- _YOUR OBJECTIVE_: Copy out each line of the entries where the word "Valitseminen" is present.
══ EXCERPTED DATA
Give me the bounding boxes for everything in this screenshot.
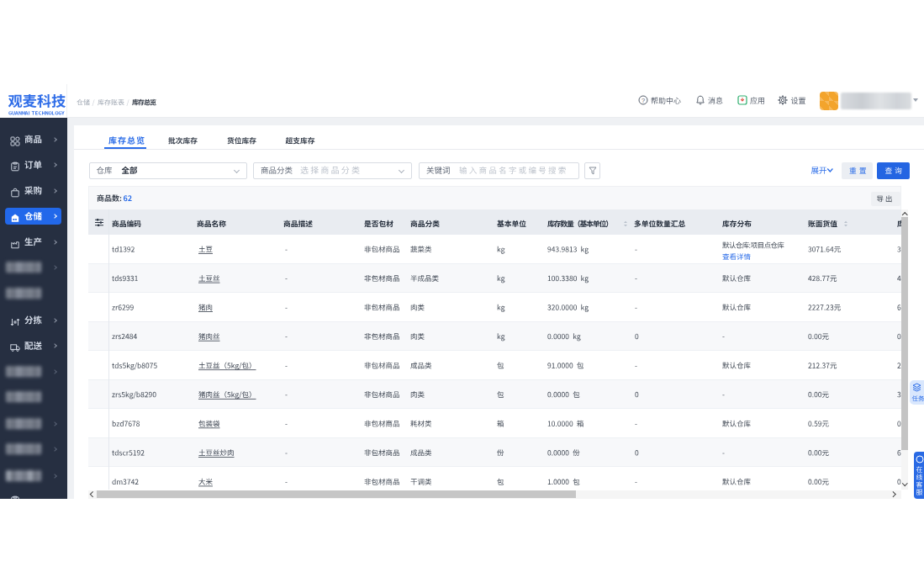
svg-text:?: ?	[642, 97, 645, 104]
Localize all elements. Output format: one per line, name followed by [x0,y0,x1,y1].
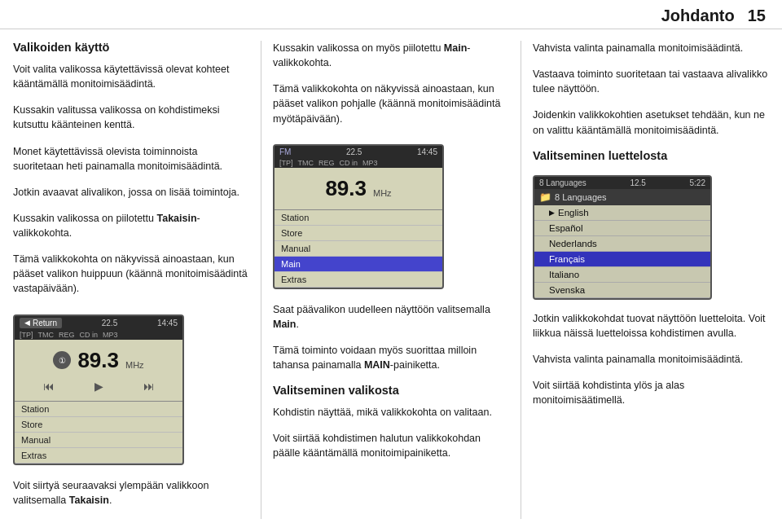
device3-freq: 12.5 [630,178,645,187]
device-screen-2: FM 22.5 14:45 [TP] TMC REG CD in MP3 89.… [273,144,444,289]
device1-freq-bar: [TP] TMC REG CD in MP3 [15,330,182,340]
device2-time: 14:45 [417,147,437,156]
col2-para-4: Tämä toiminto voidaan myös suorittaa mil… [273,343,509,372]
device1-top-bar: ◀ Return 22.5 14:45 [15,316,182,330]
device2-menu-main: Main [275,257,442,272]
device-screen-3: 8 Languages 12.5 5:22 📁 8 Languages ▶ En… [533,175,712,300]
device1-time: 14:45 [157,319,178,328]
device1-return-btn: ◀ Return [20,318,62,328]
device2-top-bar: FM 22.5 14:45 [275,146,442,158]
lang-item-espanol: Español [534,221,710,236]
col1-para-4: Jotkin avaavat alivalikon, jossa on lisä… [13,185,249,200]
device2-menu-station: Station [275,210,442,226]
device2-menu-store: Store [275,226,442,241]
device1-menu: Station Store Manual Extras [15,401,182,464]
device2-freq: 22.5 [346,147,362,156]
device1-circle: ① [53,351,71,369]
play-icon: ▶ [94,380,103,393]
lang-label-english: English [558,208,589,218]
col1-para-1: Voit valita valikossa käytettävissä olev… [13,62,249,91]
play-icon-english: ▶ [549,209,555,217]
device1-main: ① 89.3 MHz ⏮ ▶ ⏭ [15,340,182,401]
device2-freq-bar: [TP] TMC REG CD in MP3 [275,158,442,168]
device2-freq-unit: MHz [373,188,392,198]
column-2: Kussakin valikossa on myös piilotettu Ma… [273,41,509,519]
device1-freq-unit: MHz [125,360,144,370]
page-number: 15 [748,7,766,25]
prev-icon: ⏮ [43,380,55,393]
device2-source: FM [279,147,291,156]
device1-menu-manual: Manual [15,433,182,448]
col1-para-5: Kussakin valikossa on piilotettu Takaisi… [13,211,249,240]
device3-folder-row: 📁 8 Languages [534,189,710,205]
col3-para-5: Vahvista valinta painamalla monitoimisää… [533,352,769,367]
divider-1 [261,41,261,519]
device2-main: 89.3 MHz [275,168,442,209]
device3-top-bar: 8 Languages 12.5 5:22 [534,177,710,189]
col3-para-6: Voit siirtää kohdistinta ylös ja alas mo… [533,378,769,407]
lang-label-espanol: Español [549,223,583,233]
device2-freq-display: 89.3 [325,176,367,201]
lang-item-francais: Français [534,252,710,267]
lang-item-nederlands: Nederlands [534,236,710,252]
col1-para-3: Monet käytettävissä olevista toiminnoist… [13,144,249,174]
col2-para-3: Saat päävalikon uudelleen näyttöön valit… [273,302,509,332]
device3-folder-label: 8 Languages [555,192,607,202]
col1-section-title: Valikoiden käyttö [13,41,249,54]
device1-return-label: Return [33,319,57,328]
col2-section2-title: Valitseminen valikosta [273,384,509,397]
device1-freq-display: 89.3 [77,348,119,373]
device1-menu-station: Station [15,402,182,417]
col3-para-2: Vastaava toiminto suoritetaan tai vastaa… [533,67,769,96]
col2-para-1: Kussakin valikossa on myös piilotettu Ma… [273,41,509,70]
col3-section-title: Valitseminen luettelosta [533,149,769,162]
device-screen-1: ◀ Return 22.5 14:45 [TP] TMC REG CD in M… [13,314,184,465]
lang-label-svenska: Svenska [549,285,585,295]
device3-time: 5:22 [690,178,705,187]
device2-menu: Station Store Manual Main Extras [275,209,442,288]
col2-para-6: Voit siirtää kohdistimen halutun valikko… [273,431,509,460]
lang-item-italiano: Italiano [534,267,710,283]
device2-menu-manual: Manual [275,241,442,257]
col1-para-2: Kussakin valitussa valikossa on kohdisti… [13,103,249,132]
device3-lang-list: ▶ English Español Nederlands Français It… [534,205,710,298]
divider-2 [521,41,521,519]
chapter-title: Johdanto [661,7,735,25]
col3-para-1: Vahvista valinta painamalla monitoimisää… [533,41,769,55]
col2-para-2: Tämä valikkokohta on näkyvissä ainoastaa… [273,81,509,125]
col2-para-5: Kohdistin näyttää, mikä valikkokohta on … [273,405,509,420]
col3-para-4: Jotkin valikkokohdat tuovat näyttöön lue… [533,311,769,341]
device1-menu-store: Store [15,417,182,433]
device1-menu-extras: Extras [15,448,182,464]
content-area: Valikoiden käyttö Voit valita valikossa … [0,29,782,527]
col1-para-6: Tämä valikkokohta on näkyvissä ainoastaa… [13,252,249,296]
device3-label: 8 Languages [539,178,586,187]
lang-label-francais: Français [549,254,585,264]
column-3: Vahvista valinta painamalla monitoimisää… [533,41,769,519]
arrow-icon: ◀ [24,319,30,327]
device1-freq: 22.5 [102,319,117,328]
column-1: Valikoiden käyttö Voit valita valikossa … [13,41,249,519]
lang-item-english: ▶ English [534,205,710,221]
col3-para-3: Joidenkin valikkokohtien asetukset tehdä… [533,108,769,137]
next-icon: ⏭ [143,380,155,393]
device1-controls: ⏮ ▶ ⏭ [21,376,176,396]
lang-label-nederlands: Nederlands [549,239,597,248]
lang-item-svenska: Svenska [534,283,710,298]
col1-caption: Voit siirtyä seuraavaksi ylempään valikk… [13,478,249,508]
page-header: Johdanto 15 [0,0,782,29]
device2-menu-extras: Extras [275,272,442,288]
lang-label-italiano: Italiano [549,270,579,279]
folder-icon: 📁 [539,191,551,203]
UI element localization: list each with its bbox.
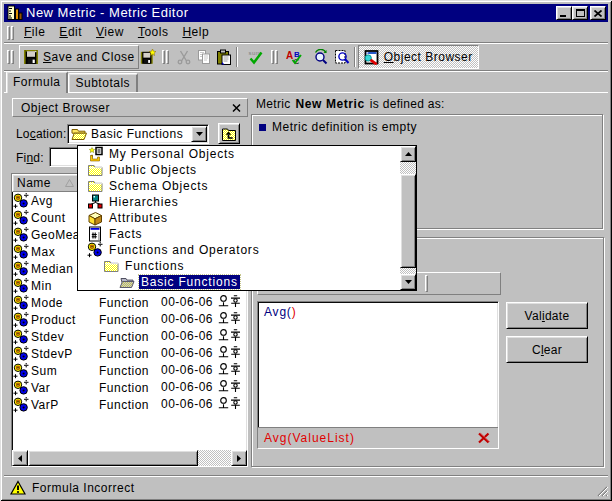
════
- _RESULT OF THIS TASK_:
col2-section2-title: Valitseminen valikosta [273,384,509,397]
col3-section-title: Valitseminen luettelosta [533,149,769,162]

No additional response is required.